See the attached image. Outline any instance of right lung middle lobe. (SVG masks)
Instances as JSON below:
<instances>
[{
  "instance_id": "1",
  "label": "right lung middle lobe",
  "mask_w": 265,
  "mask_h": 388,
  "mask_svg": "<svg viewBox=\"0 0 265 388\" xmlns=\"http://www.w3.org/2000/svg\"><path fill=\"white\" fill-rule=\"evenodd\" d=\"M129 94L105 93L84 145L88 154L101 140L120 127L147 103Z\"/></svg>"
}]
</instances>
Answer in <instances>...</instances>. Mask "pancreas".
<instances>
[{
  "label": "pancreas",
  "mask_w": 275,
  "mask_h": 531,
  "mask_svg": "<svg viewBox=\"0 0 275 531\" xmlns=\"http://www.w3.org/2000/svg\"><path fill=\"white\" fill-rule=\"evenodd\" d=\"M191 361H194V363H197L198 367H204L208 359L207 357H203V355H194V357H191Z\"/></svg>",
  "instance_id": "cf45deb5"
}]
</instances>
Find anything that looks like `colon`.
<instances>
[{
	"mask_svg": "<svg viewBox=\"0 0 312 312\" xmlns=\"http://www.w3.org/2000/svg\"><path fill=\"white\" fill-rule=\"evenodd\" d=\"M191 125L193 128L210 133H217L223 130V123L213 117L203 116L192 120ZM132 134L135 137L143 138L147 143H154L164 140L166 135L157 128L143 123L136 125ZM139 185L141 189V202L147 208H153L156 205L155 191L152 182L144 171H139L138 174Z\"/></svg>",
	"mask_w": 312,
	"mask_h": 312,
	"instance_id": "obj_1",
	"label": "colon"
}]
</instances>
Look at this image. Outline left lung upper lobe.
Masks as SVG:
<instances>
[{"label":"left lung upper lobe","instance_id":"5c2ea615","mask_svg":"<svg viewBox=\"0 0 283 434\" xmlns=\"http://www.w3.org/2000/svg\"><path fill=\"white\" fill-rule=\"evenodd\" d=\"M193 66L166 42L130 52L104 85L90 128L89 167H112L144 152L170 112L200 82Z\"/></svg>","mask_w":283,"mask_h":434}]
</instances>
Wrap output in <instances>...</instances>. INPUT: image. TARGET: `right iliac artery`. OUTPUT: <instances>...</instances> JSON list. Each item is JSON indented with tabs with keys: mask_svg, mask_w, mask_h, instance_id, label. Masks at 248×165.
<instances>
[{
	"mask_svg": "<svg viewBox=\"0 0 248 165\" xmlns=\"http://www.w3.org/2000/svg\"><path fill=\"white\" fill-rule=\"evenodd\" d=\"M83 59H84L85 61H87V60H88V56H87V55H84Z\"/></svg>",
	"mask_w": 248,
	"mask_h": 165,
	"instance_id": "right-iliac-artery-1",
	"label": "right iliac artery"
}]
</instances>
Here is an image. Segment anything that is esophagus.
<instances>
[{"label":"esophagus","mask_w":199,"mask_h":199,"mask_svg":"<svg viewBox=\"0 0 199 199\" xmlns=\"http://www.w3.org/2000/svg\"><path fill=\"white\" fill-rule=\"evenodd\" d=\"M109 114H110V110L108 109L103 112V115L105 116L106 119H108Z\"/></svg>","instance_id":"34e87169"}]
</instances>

● **DESCRIPTION OF THE TASK**
Print all the data exactly.

● **WRITTEN ANSWER**
See the attached image. Outline any instance of right lung middle lobe. (SVG masks)
Instances as JSON below:
<instances>
[{
  "instance_id": "1",
  "label": "right lung middle lobe",
  "mask_w": 265,
  "mask_h": 388,
  "mask_svg": "<svg viewBox=\"0 0 265 388\" xmlns=\"http://www.w3.org/2000/svg\"><path fill=\"white\" fill-rule=\"evenodd\" d=\"M129 94L105 93L84 145L88 154L101 140L120 127L147 103Z\"/></svg>"
}]
</instances>
Answer in <instances>...</instances>. Mask "pancreas".
<instances>
[{
  "label": "pancreas",
  "mask_w": 275,
  "mask_h": 531,
  "mask_svg": "<svg viewBox=\"0 0 275 531\" xmlns=\"http://www.w3.org/2000/svg\"><path fill=\"white\" fill-rule=\"evenodd\" d=\"M191 361H194V363H197L198 367H204L208 359L207 357H203V355H194V357H191Z\"/></svg>",
  "instance_id": "cf45deb5"
}]
</instances>
Find anything that looks like `colon`.
<instances>
[{
	"mask_svg": "<svg viewBox=\"0 0 312 312\" xmlns=\"http://www.w3.org/2000/svg\"><path fill=\"white\" fill-rule=\"evenodd\" d=\"M191 125L193 128L210 133H217L223 130V123L213 117L203 116L192 120ZM132 134L135 137L143 138L147 143H154L164 140L166 135L157 128L143 123L136 125ZM139 185L141 189V202L147 208H153L156 205L155 191L152 182L144 171H139L138 174Z\"/></svg>",
	"mask_w": 312,
	"mask_h": 312,
	"instance_id": "obj_1",
	"label": "colon"
}]
</instances>
Look at this image. Outline left lung upper lobe.
Masks as SVG:
<instances>
[{"label":"left lung upper lobe","instance_id":"5c2ea615","mask_svg":"<svg viewBox=\"0 0 283 434\" xmlns=\"http://www.w3.org/2000/svg\"><path fill=\"white\" fill-rule=\"evenodd\" d=\"M193 66L166 42L130 52L104 85L90 128L89 167H112L144 152L170 112L200 82Z\"/></svg>","mask_w":283,"mask_h":434}]
</instances>
Wrap output in <instances>...</instances>. INPUT: image. TARGET: `right iliac artery`. OUTPUT: <instances>...</instances> JSON list. Each item is JSON indented with tabs with keys: mask_svg, mask_w, mask_h, instance_id, label. Masks at 248×165.
<instances>
[{
	"mask_svg": "<svg viewBox=\"0 0 248 165\" xmlns=\"http://www.w3.org/2000/svg\"><path fill=\"white\" fill-rule=\"evenodd\" d=\"M83 59H84L85 61H87V60H88V56H87V55H84Z\"/></svg>",
	"mask_w": 248,
	"mask_h": 165,
	"instance_id": "right-iliac-artery-1",
	"label": "right iliac artery"
}]
</instances>
Here is an image. Segment anything that is esophagus.
<instances>
[{"label":"esophagus","mask_w":199,"mask_h":199,"mask_svg":"<svg viewBox=\"0 0 199 199\" xmlns=\"http://www.w3.org/2000/svg\"><path fill=\"white\" fill-rule=\"evenodd\" d=\"M109 114H110V110L108 109L103 112V115L105 116L106 119H108Z\"/></svg>","instance_id":"34e87169"}]
</instances>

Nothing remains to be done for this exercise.